*The problem:* Reproduce word for word the lines between those holding "bey Maguire, c'est" and "funzionamento complessuale della", inclusive, and nothing else from the data below.

Dataset entries
☆ ☆ ☆ ☆ ☆

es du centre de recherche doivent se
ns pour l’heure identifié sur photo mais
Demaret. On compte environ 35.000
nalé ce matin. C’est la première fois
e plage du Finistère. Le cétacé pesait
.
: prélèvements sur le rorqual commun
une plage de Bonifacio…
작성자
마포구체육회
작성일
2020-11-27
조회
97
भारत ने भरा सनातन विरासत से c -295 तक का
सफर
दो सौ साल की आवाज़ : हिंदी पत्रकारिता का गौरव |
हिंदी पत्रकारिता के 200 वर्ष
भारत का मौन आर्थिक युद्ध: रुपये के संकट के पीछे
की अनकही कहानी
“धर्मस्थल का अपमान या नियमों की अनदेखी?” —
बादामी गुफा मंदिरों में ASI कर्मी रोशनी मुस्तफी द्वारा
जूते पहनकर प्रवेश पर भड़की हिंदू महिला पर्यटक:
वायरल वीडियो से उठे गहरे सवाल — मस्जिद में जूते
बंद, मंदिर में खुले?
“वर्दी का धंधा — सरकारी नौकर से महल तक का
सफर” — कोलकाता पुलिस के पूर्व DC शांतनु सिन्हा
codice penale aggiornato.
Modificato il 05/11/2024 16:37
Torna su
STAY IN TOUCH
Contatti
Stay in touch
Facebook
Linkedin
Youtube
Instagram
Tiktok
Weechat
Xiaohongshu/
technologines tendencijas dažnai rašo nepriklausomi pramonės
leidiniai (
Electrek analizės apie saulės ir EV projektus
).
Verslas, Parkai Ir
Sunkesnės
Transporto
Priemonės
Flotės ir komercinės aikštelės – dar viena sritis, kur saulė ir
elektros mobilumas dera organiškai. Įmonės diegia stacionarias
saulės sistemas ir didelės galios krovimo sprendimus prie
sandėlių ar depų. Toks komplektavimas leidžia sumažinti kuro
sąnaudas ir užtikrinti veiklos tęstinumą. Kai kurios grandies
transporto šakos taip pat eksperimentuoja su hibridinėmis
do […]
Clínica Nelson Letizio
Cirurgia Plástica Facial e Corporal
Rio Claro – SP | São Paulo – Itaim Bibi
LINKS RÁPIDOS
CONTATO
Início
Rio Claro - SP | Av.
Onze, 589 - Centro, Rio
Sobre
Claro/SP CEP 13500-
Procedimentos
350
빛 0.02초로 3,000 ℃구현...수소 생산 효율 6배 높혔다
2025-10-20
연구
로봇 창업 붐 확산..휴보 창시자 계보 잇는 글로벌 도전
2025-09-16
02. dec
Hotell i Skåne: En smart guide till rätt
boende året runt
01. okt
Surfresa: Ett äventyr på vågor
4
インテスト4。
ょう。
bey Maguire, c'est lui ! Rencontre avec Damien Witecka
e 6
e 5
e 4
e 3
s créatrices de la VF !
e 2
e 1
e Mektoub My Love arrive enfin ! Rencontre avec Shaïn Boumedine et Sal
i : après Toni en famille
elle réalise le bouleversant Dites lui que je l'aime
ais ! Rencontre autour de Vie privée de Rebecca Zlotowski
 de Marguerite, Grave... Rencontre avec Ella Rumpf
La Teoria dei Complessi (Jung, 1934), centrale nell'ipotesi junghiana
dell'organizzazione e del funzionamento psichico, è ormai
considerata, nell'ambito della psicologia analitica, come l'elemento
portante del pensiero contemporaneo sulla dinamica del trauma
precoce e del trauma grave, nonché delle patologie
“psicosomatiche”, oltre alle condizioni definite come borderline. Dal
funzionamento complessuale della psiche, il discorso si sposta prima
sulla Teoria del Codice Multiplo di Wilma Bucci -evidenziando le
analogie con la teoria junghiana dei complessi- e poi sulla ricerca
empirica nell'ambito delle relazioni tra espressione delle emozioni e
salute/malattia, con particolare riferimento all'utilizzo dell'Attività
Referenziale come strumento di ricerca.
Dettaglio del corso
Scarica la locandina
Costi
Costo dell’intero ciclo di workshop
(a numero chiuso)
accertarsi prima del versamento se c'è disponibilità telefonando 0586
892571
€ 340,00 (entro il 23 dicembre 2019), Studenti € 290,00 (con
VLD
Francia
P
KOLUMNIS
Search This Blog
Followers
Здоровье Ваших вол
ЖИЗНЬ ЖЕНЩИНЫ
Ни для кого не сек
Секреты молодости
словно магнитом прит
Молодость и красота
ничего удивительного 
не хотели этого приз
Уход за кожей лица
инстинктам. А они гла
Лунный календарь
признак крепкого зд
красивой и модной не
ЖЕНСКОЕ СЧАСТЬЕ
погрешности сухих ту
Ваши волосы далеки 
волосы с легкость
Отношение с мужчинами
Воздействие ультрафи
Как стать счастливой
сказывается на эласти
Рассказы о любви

☆ ☆ ☆ ☆ ☆

*Reply to the task:*
bey Maguire, c'est lui ! Rencontre avec Damien Witecka
e 6
e 5
e 4
e 3
s créatrices de la VF !
e 2
e 1
e Mektoub My Love arrive enfin ! Rencontre avec Shaïn Boumedine et Sal
i : après Toni en famille
elle réalise le bouleversant Dites lui que je l'aime
ais ! Rencontre autour de Vie privée de Rebecca Zlotowski
 de Marguerite, Grave... Rencontre avec Ella Rumpf
La Teoria dei Complessi (Jung, 1934), centrale nell'ipotesi junghiana
dell'organizzazione e del funzionamento psichico, è ormai
considerata, nell'ambito della psicologia analitica, come l'elemento
portante del pensiero contemporaneo sulla dinamica del trauma
precoce e del trauma grave, nonché delle patologie
“psicosomatiche”, oltre alle condizioni definite come borderline. Dal
funzionamento complessuale della psiche, il discorso si sposta prima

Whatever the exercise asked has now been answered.